Ren Yikang, Liu Fang
School of Geomatics and Urban Spatial Informatics, Beijing University of Civil Engineering and Architecture, Beijing, 102616, China.
Key Laboratory of Urban Spatial Information, Ministry of Natural Resources, KLUSI, Beijing, 100044, China.
Sci Rep. 2024 Aug 2;14(1):17898. doi: 10.1038/s41598-024-68594-2.
The Dunhuang murals, a significant part of Chinese heritage, have suffered deterioration primarily due to environmental and chemical factors, notably salt damage. This study proposes a sophisticated method that synergizes Fractional Order Differentiation (FOD) and Partial Least Squares Regression (PLSR) to accurately invert the phosphate content in the mural plaster of the Dunhuang paintings. The focal points of the research include: (1) To address the issue of information loss and reduced modeling precision caused by integer-order differentiation algorithms, the FOD method is employed for preprocessing spectral data.
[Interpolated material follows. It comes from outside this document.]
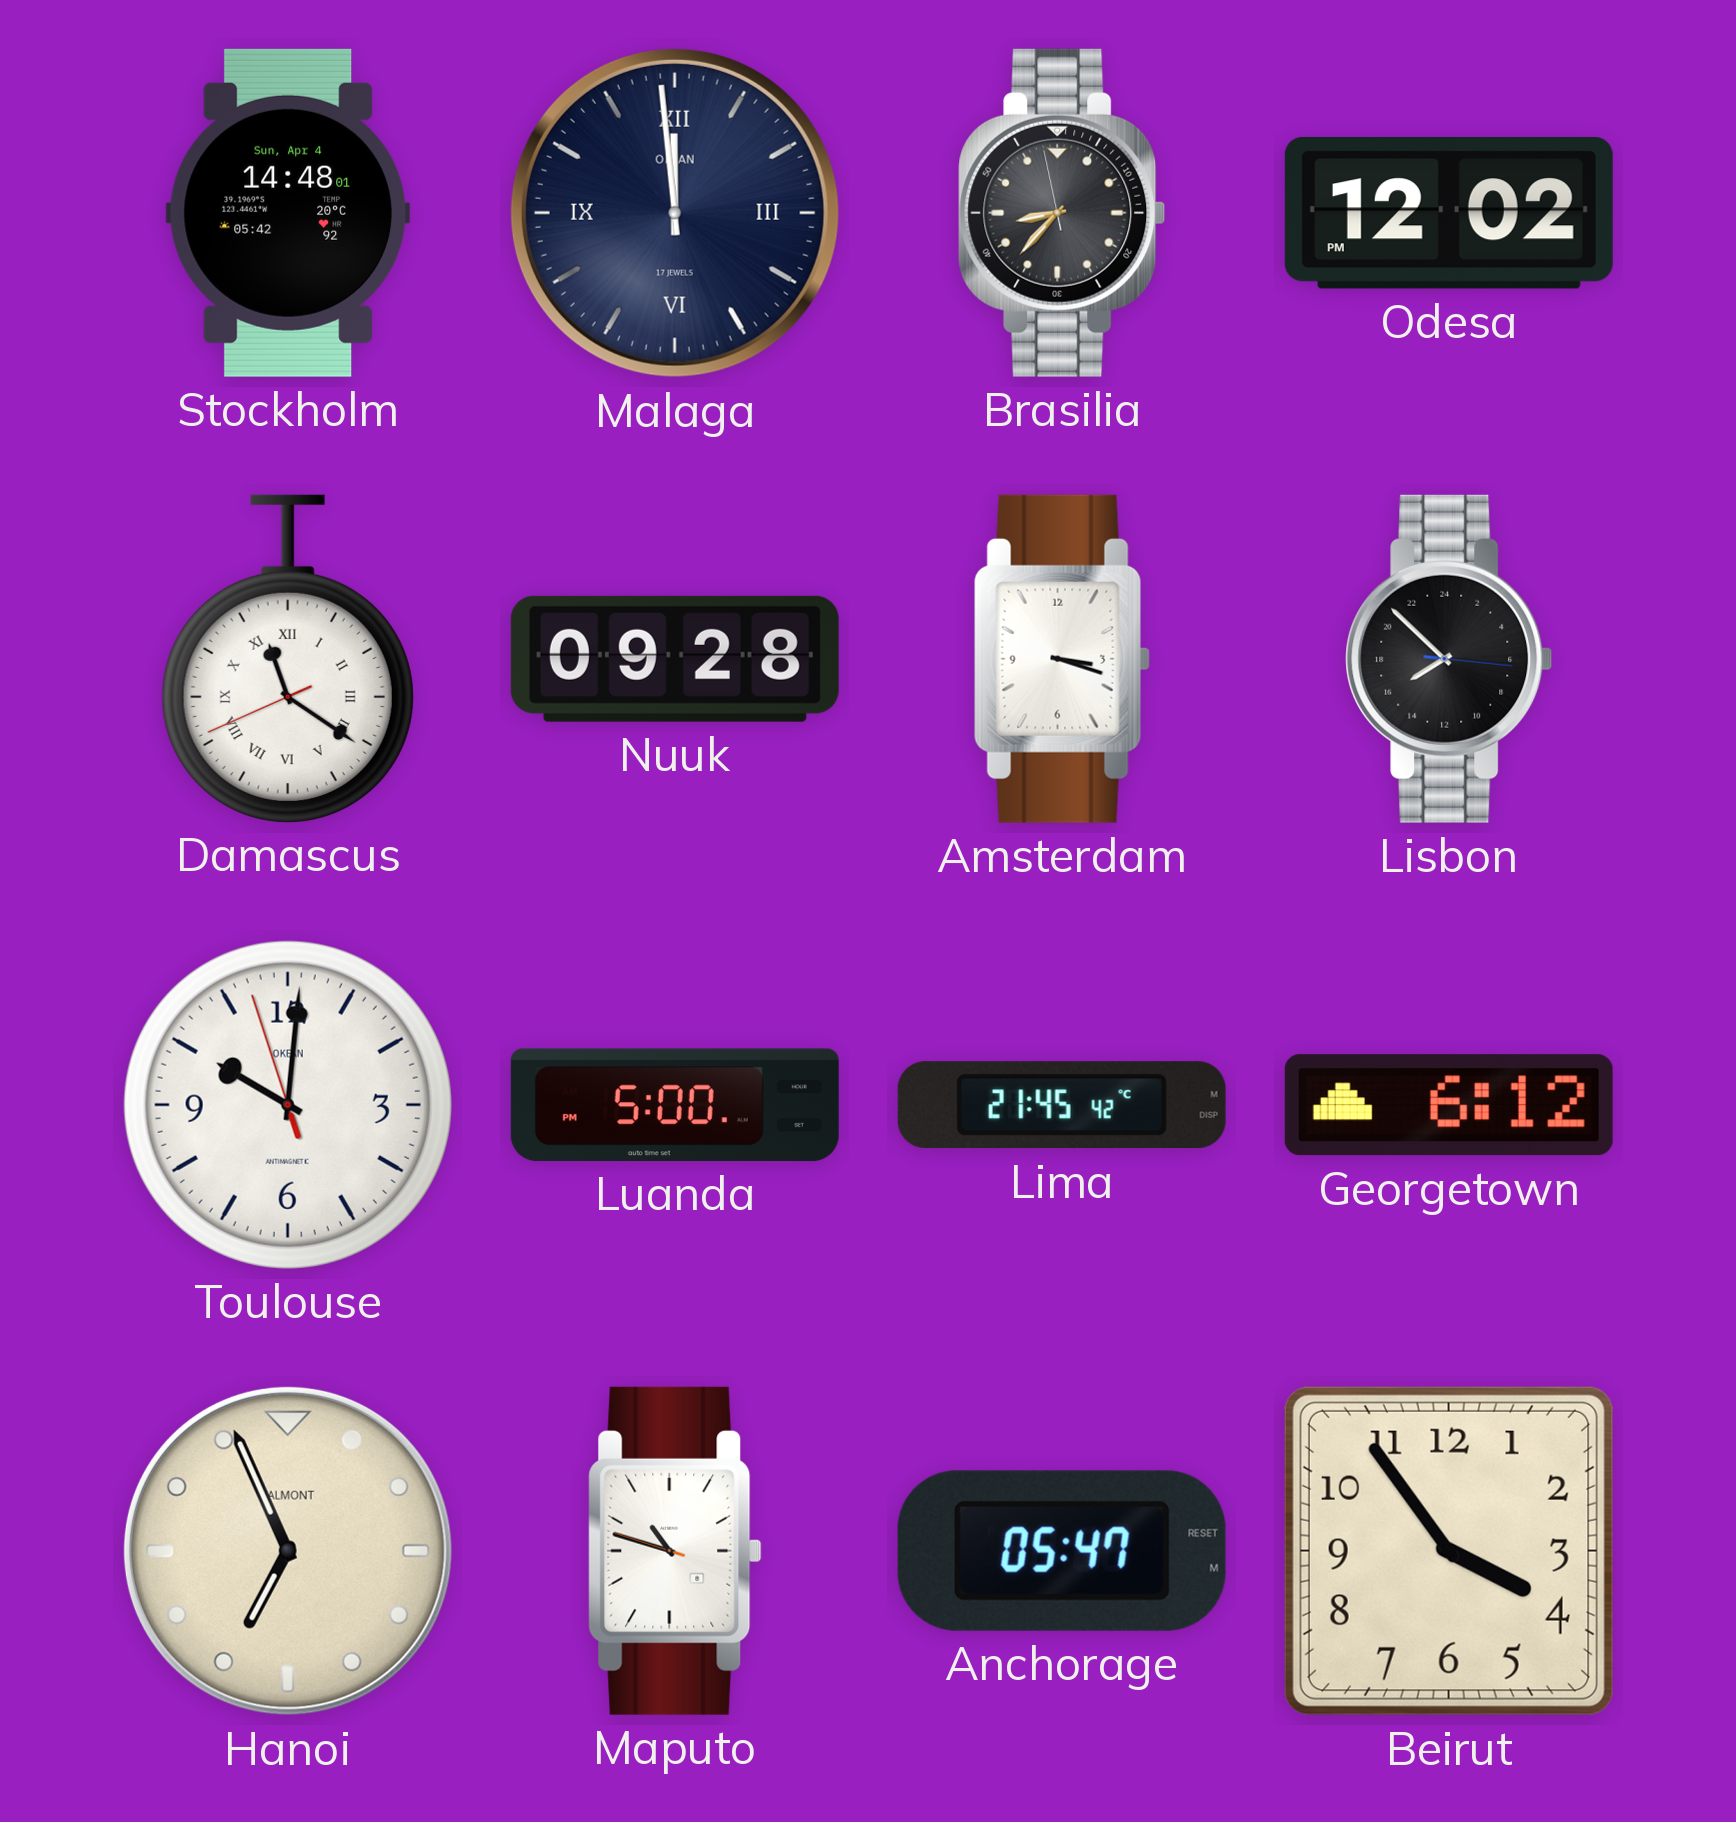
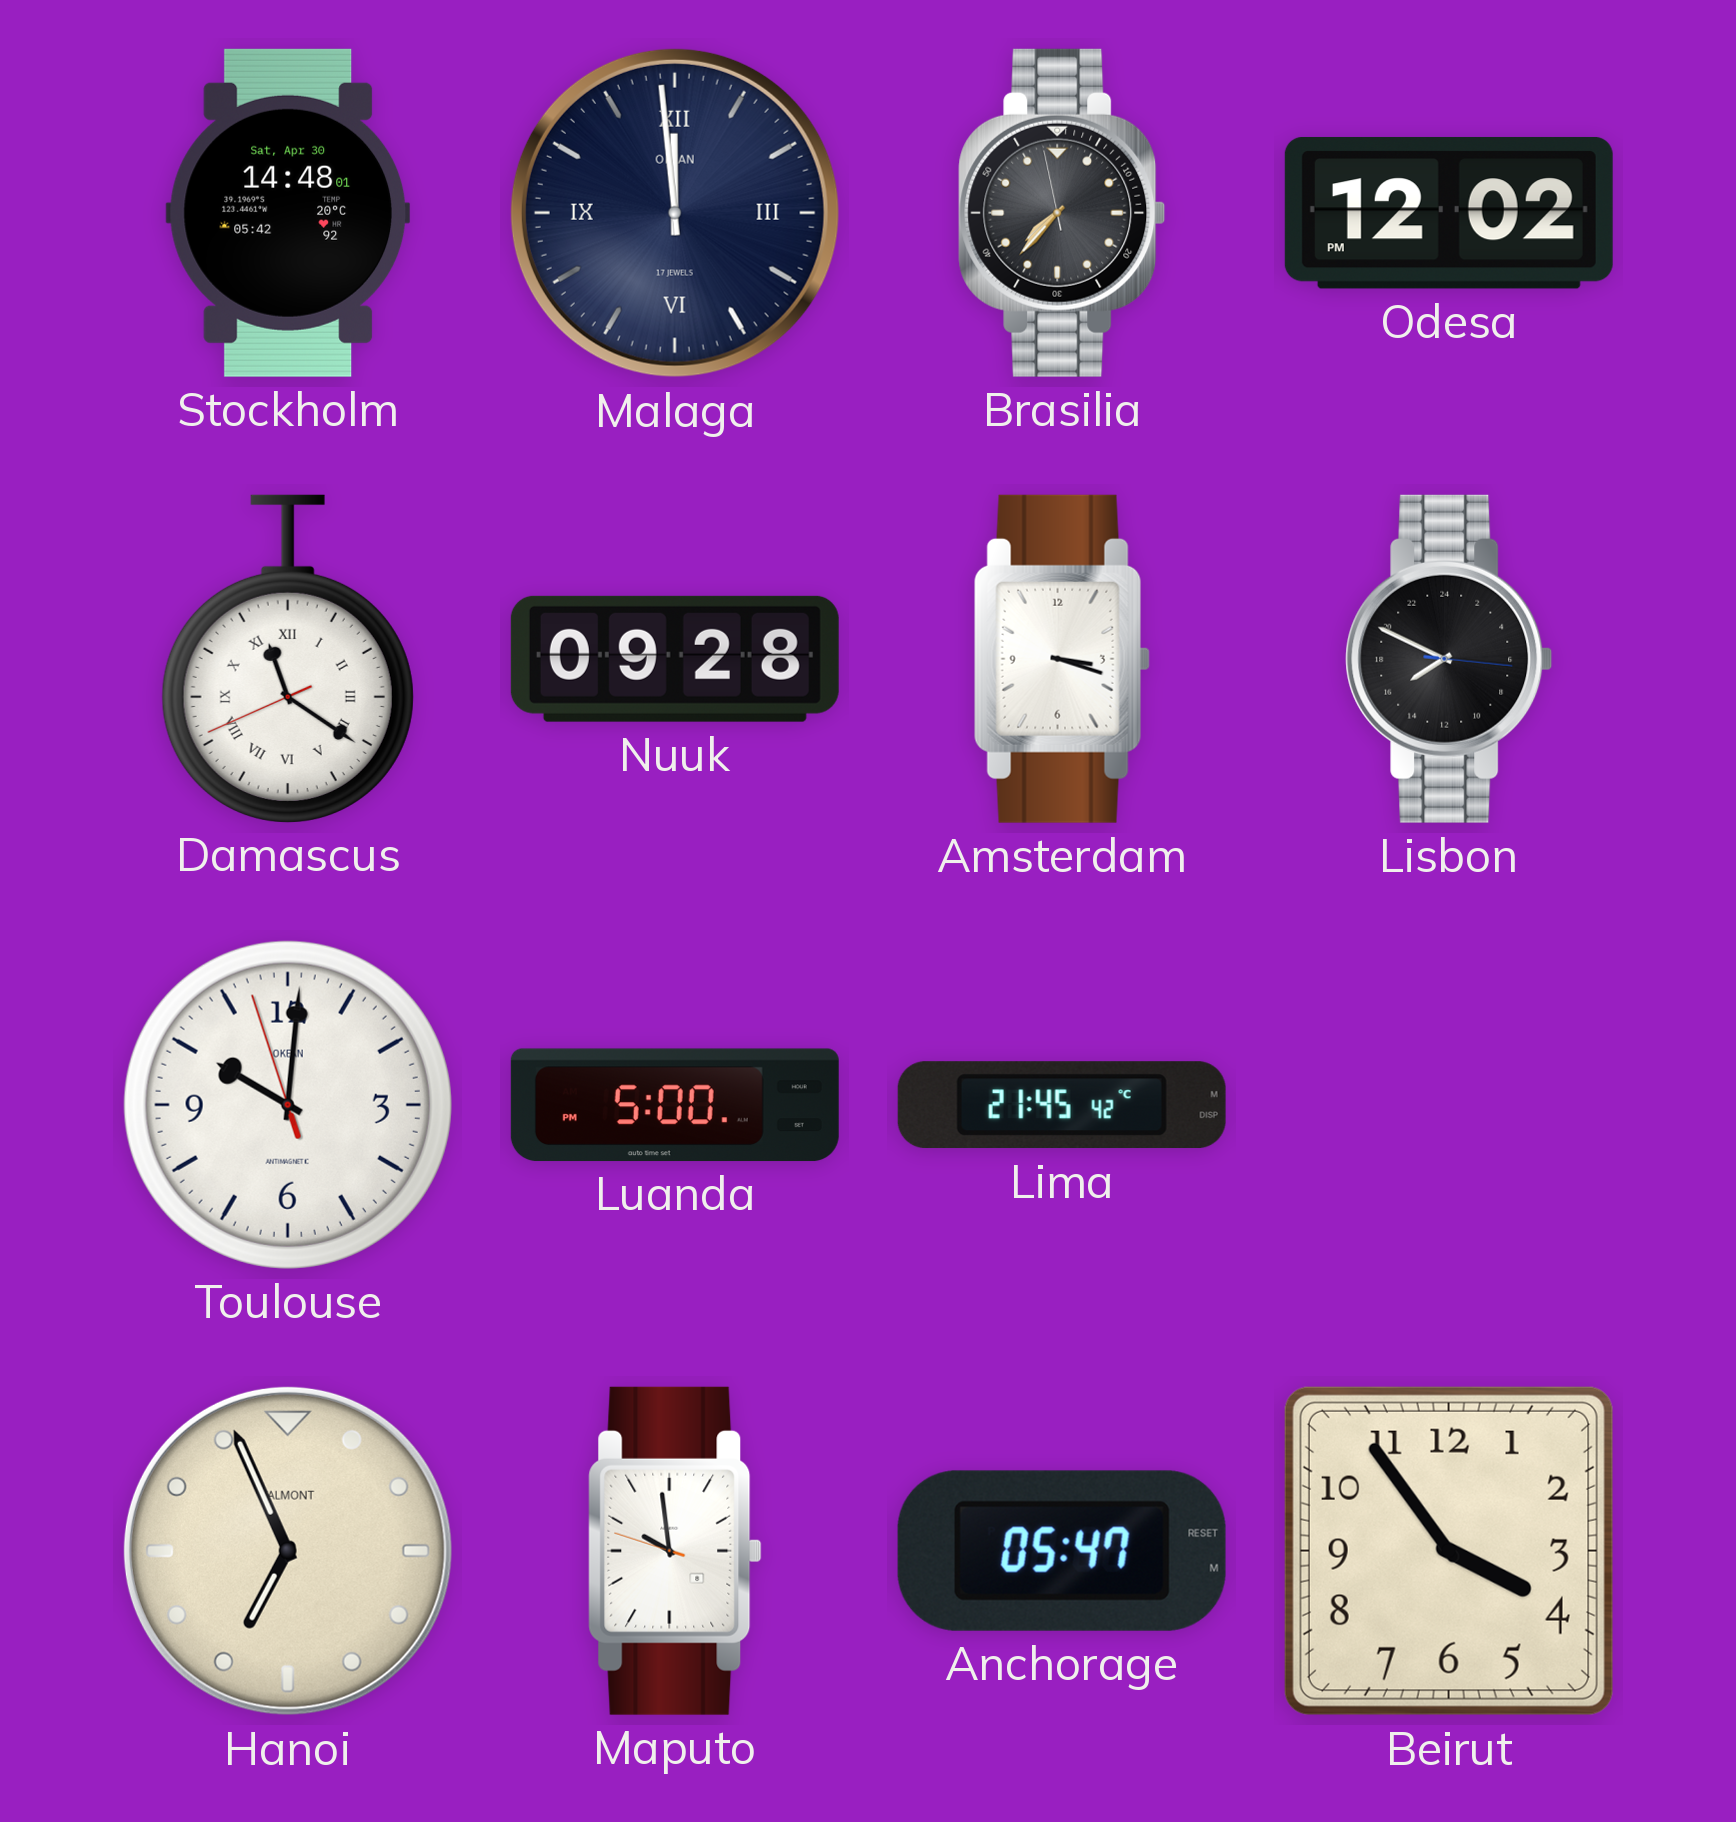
Stockholm date: Sun, Apr 4 -> Sat, Apr 30
Brasilia: 8:36 -> 7:36
Lisbon: 15:52 -> 15:49
Georgetown: 6:12 -> none
Maputo: 10:47 -> 9:58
This approach ensures the fine spectral differences in the phosphate content of the mural plaster are precisely captured, (2) Utilizing PLSR, the study models the spectral bands identified at a significance level of 0.01 with measured conductivity values, thereby enabling the precise prediction of the phosphate content in the murals. The research outcomes reveal: (1) The FOD method can elucidate the nonlinear characteristics and variation patterns of the mural samples in the spectral data. As the order increases from zero to two, the number of spectral bands meeting the 0.01 significance test initially decreases and then increases. The highest absolute value of the positive correlation coefficient is observed at the 1.9 order, corresponding to the 2077 nm band, (2) For predicting the phosphate content in the murals, the model at the 1.9 order is most suitable for inversion. This model, after cross-validation, achieves a maximum R value of 0.861. This study created an efficient FOD-based model for estimating phosphate in mural plaster.
敦煌壁画是中国文化遗产的重要组成部分,主要由于环境和化学因素,尤其是盐害,其出现了损坏。本研究提出了一种将分数阶微分(FOD)和偏最小二乘回归(PLSR)相结合的精密方法,以准确反演敦煌壁画灰泥中的磷酸盐含量。研究重点包括:(1)为解决整数阶微分算法导致的信息损失和建模精度降低问题,采用FOD方法对光谱数据进行预处理。该方法确保精确捕捉壁画灰泥中磷酸盐含量的精细光谱差异;(2)利用PLSR,该研究将在0.01显著性水平下识别出的光谱带与测量的电导率值进行建模,从而能够精确预测壁画中的磷酸盐含量。研究结果表明:(1)FOD方法可以阐明光谱数据中壁画样本的非线性特征和变化模式。随着阶数从零增加到二,满足0.01显著性检验的光谱带数量最初减少然后增加。在1.9阶观察到正相关系数的最高绝对值,对应于2077 nm波段;(2)对于预测壁画中的磷酸盐含量,1.9阶的模型最适合反演。该模型经过交叉验证后,最大R值达到0.861。本研究创建了一个基于FOD的高效模型,用于估计壁画灰泥中的磷酸盐含量。